Acrylonitrile \(\left(\mathrm{C}_{3} \mathrm{H}_{3} \mathrm{~N}\right)\) is the starting material for many synthetic carpets and fabrics. It is produced by the following reaction. \(2 \mathrm{C}_{3} \mathrm{H}_{6}(g)+2 \mathrm{NH}_{3}(g)+3 \mathrm{O}_{2}(g) \longrightarrow 2 \mathrm{C}_{3} \mathrm{H}_{3} \mathrm{~N}(g)+6 \mathrm{H}_{2} \mathrm{O}(g)\) If \(15.0 \mathrm{~g} \mathrm{C}_{3} \mathrm{H}_{6}, 10.0 \mathrm{~g} \mathrm{O}_{2}\), and \(5.00 \mathrm{~g} \mathrm{NH}_{3}\) are reacted, what mass of acrylonitrile can be produced, assuming \(100 \%\) yield?

To convert grams to moles, we will use the molar masses of the given substances. Molar mass of C3H6: \(3 \times 12.01 \, g/mol (C) + 6 \times 1.01 \, g/mol (H) = 42.08 \,g/mol\) Molar mass of O2: \(2 \times 16.00 \, g/mol = 32.00 \, g/mol\) Molar mass of NH3: \(1.01 \times 3 \, g/mol (H) + 14.01 \, g/mol(N) = 17.03 \,g/mol\) Now, we will convert the given grams of reactants to moles using their respective molar masses: Moles of C3H6: \(\frac{15.0 \,g}{42.08 \, g/mol} = 0.356 \, mol\) Moles of O2: \(\frac{10.0 \,g}{32.00 \, g/mol} = 0.313 \, mol\) Moles of NH3: \(\frac{5.00 \,g}{17.03 \, g/mol} = 0.294 \, mol\)

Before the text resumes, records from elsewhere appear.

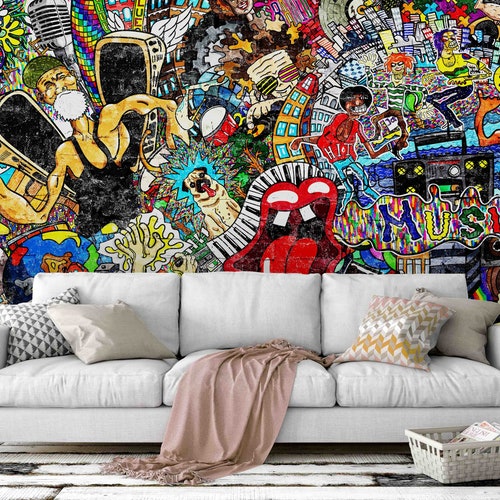 Where is `sides of couch`? This screenshot has height=500, width=500. sides of couch is located at coordinates (493, 340), (7, 335). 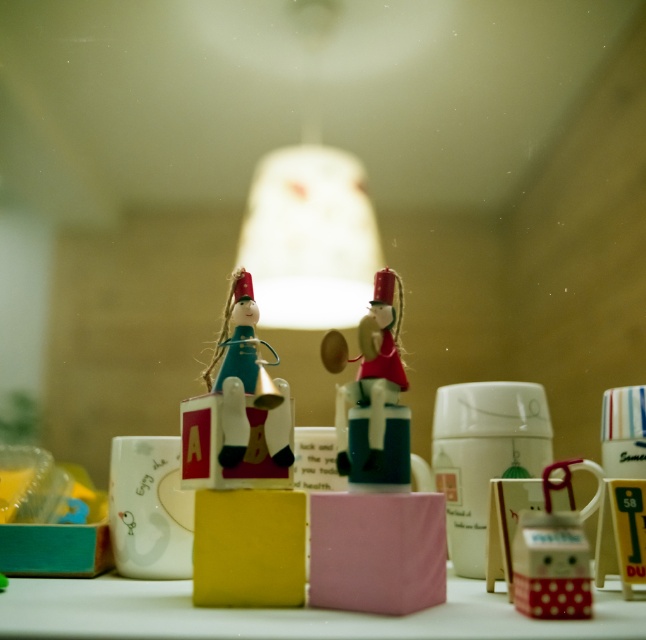 Question: Which point is farther to the camera?

Choices:
 (A) (216, 541)
 (B) (404, 621)

Answer: (A)

Question: Estimate the real-world distances between objects in this image. Which object is farther from the wooden toy at center?

Choices:
 (A) wooden figure at center
 (B) white matte table at center

Answer: (B)

Question: Is wooden figure at center wider than white matte table at center?

Choices:
 (A) yes
 (B) no

Answer: (B)

Question: Is wooden figure at center thinner than white matte table at center?

Choices:
 (A) no
 (B) yes

Answer: (B)

Question: Which object is the closest to the wooden figure at center?

Choices:
 (A) white matte table at center
 (B) wooden toy at center

Answer: (B)

Question: Can you confirm if white matte table at center is positioned above wooden toy at center?

Choices:
 (A) no
 (B) yes

Answer: (A) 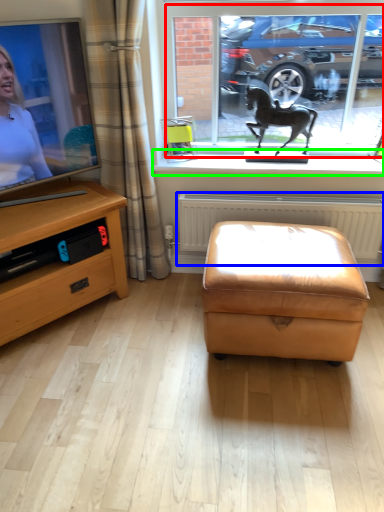 Question: Estimate the real-world distances between objects in this image. Which object is closer to window frame (highlighted by a red box), radiator (highlighted by a blue box) or window sill (highlighted by a green box)?

Choices:
 (A) radiator
 (B) window sill

Answer: (B) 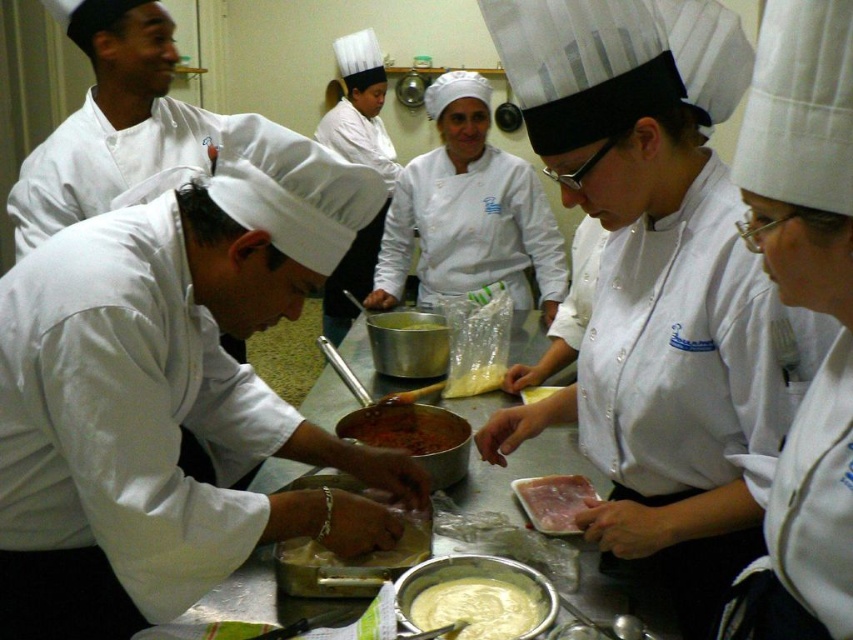 Who is taller, thick red sauce at center or white glossy meat at center?

thick red sauce at center is taller.

This screenshot has height=640, width=853. What do you see at coordinates (405, 428) in the screenshot?
I see `thick red sauce at center` at bounding box center [405, 428].

Between point (422, 440) and point (585, 481), which one is positioned in front?

Point (585, 481) is more forward.

This screenshot has width=853, height=640. I want to click on thick red sauce at center, so click(x=405, y=428).

Is white creamy sauce at center smaller than white creamy dough at center?

Correct, white creamy sauce at center occupies less space than white creamy dough at center.

Who is taller, white creamy sauce at center or white creamy dough at center?

With more height is white creamy dough at center.

Which is in front, point (541, 616) or point (428, 536)?

Positioned in front is point (541, 616).

Locate an element on the screen. Image resolution: width=853 pixels, height=640 pixels. white creamy sauce at center is located at coordinates (477, 609).

Can you confirm if white glossy chef coat at center is positioned to the left of white creamy dough at center?

No, white glossy chef coat at center is not to the left of white creamy dough at center.

Is the position of white glossy chef coat at center less distant than that of white creamy dough at center?

That is True.

Does point (727, 49) lie behind point (392, 554)?

No.

Image resolution: width=853 pixels, height=640 pixels. I want to click on white glossy chef coat at center, so click(659, 284).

Using the balanced chemical equation, we can determine the mole ratios of the reactants. The balanced equation is: \(2 \mathrm{C}_{3} \mathrm{H}_{6}(g)+2 \mathrm{NH}_{3}(g)+3 \mathrm{O}_{2}(g) \longrightarrow 2 \mathrm{C}_{3} \mathrm{H}_{3} \mathrm{~N}(g)+6 \mathrm{H}_{2} \mathrm{O}(g)\) Using the given moles of reactants, we can find out the possible moles of Acrylonitrile that can be produced. For C3H6: \(\frac{0.356 \, mol \, C_{3}H_{6}}{2} = 0.178 \, mol \, C_{3}H_{3}N\) For O2: \(\frac{0.313 \, mol \, O_{2}}{3} = 0.104 \, mol \, C_{3}H_{3}N\) For NH3: \(\frac{0.294 \, mol \, NH_{3}}{2} = 0.147 \, mol \, C_{3}H_{3}N\) Since the reaction can only proceed until the limiting reactant is used up, the smallest possible moles of Acrylonitrile will determine the limiting reactant. In this case, O2 is the limiting reactant.

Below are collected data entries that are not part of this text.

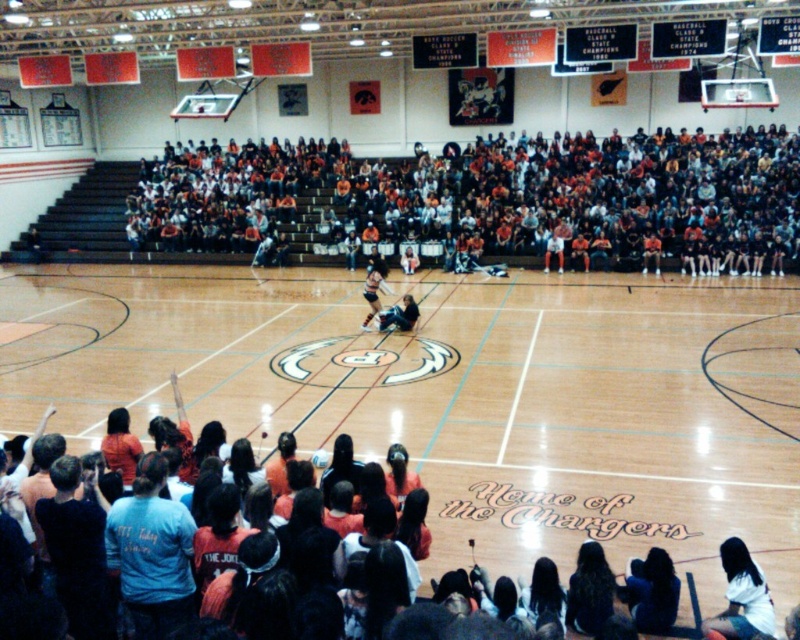 Question: Which object is farther from the camera taking this photo?

Choices:
 (A) orange jersey at center
 (B) white cotton shirt at lower right
 (C) white fabric shirt at center
 (D) orange casual clothing at upper center

Answer: (C)

Question: From the image, what is the correct spatial relationship of white cotton shirt at lower right in relation to white fabric shirt at center?

Choices:
 (A) left
 (B) right

Answer: (A)

Question: Which point is farther from the camera taking this photo?

Choices:
 (A) (376, 257)
 (B) (620, 156)
 (C) (544, 262)
 (D) (766, 632)

Answer: (B)

Question: In this image, where is orange casual clothing at upper center located relative to white cotton shirt at lower right?

Choices:
 (A) left
 (B) right

Answer: (A)

Question: Which point appears closest to the camera in this image?

Choices:
 (A) (356, 176)
 (B) (406, 330)

Answer: (B)

Question: Can you confirm if orange casual clothing at upper center is wider than orange jersey at center?

Choices:
 (A) yes
 (B) no

Answer: (A) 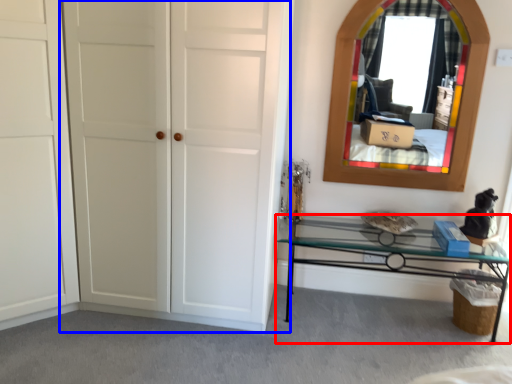 Question: Among these objects, which one is farthest to the camera, table (highlighted by a red box) or door (highlighted by a blue box)?

Choices:
 (A) table
 (B) door

Answer: (A)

Using the limiting reactant O2, we can now calculate the mass of Acrylonitrile that can be produced. First, we need to find the molar mass of C3H3N. Molar mass of C3H3N: \(3 \times 12.01 \, g/mol (C) + 3 \times 1.01 \, g/mol (H) + 1 \times 14.01 \, g/mol (N) = 53.06 \, g/mol\) Now, we will convert the possible moles of Acrylonitrile (C3H3N) produced from O2 into grams: Mass of C3H3N: \(0.104 \, mol \, C_{3}H_{3}N \times 53.06 \, g/mol = 5.52 \, g\) Assuming 100% yield, 5.52 grams of Acrylonitrile can be produced from the given amounts of reactants.